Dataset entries
:::

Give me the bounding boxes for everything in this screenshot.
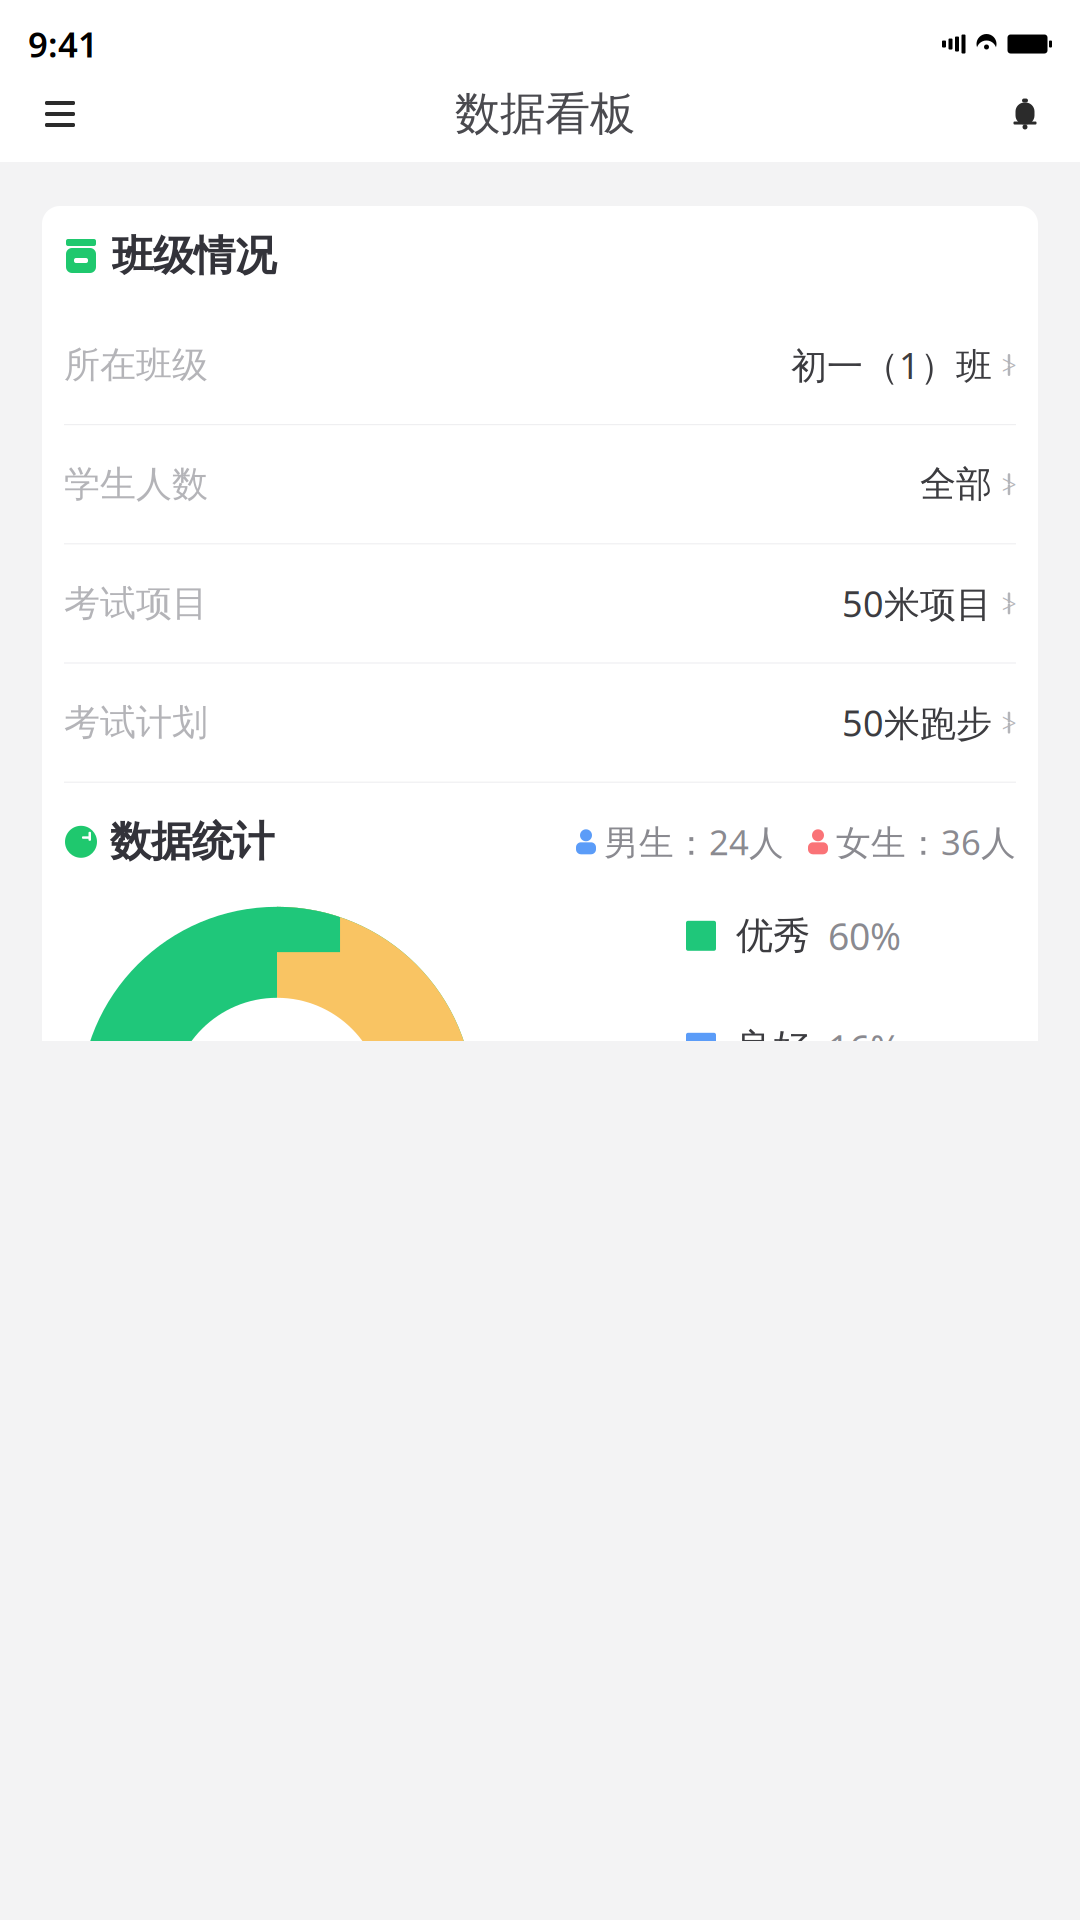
staticText: 数据看板 <box>455 86 635 142</box>
staticText: 初一（1）班 <box>791 341 992 389</box>
staticText: 良好 <box>736 1025 810 1071</box>
staticText: 50米项目 <box>842 580 992 627</box>
staticText: 9:41 <box>28 21 98 67</box>
staticText: 女生：36人 <box>836 819 1016 865</box>
staticText: 数据统计 <box>110 816 274 867</box>
staticText: > <box>1002 705 1016 740</box>
staticText: 所在班级 <box>64 343 208 387</box>
button[interactable]: 考试计划 <box>42 664 1038 782</box>
staticText: > <box>1002 466 1016 502</box>
button[interactable]: 考试项目 <box>42 544 1038 662</box>
staticText: 男生：24人 <box>604 819 784 865</box>
staticText: 60% <box>828 911 901 961</box>
staticText: 学生人数 <box>64 462 208 506</box>
staticText: 班级情况 <box>112 231 276 281</box>
staticText: 全部 <box>920 462 992 506</box>
button[interactable]: 所在班级 <box>42 306 1038 424</box>
staticText: > <box>1002 586 1016 621</box>
button[interactable]: 学生人数 <box>42 425 1038 543</box>
staticText: 优秀 <box>736 913 810 959</box>
staticText: 16% <box>828 1023 901 1073</box>
staticText: 考试项目 <box>64 581 208 626</box>
button[interactable]: Notifications <box>996 69 1054 159</box>
button[interactable]: Menu <box>26 69 94 159</box>
staticText: 50米跑步 <box>842 699 992 746</box>
staticText: > <box>1002 347 1016 383</box>
staticText: 考试计划 <box>64 700 208 745</box>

:::

__Task__.
Show me every line of the entries above that holds "学生人数".

__Your solution__.
staticText: 学生人数 <box>64 462 208 506</box>
button[interactable]: 学生人数 <box>42 425 1038 543</box>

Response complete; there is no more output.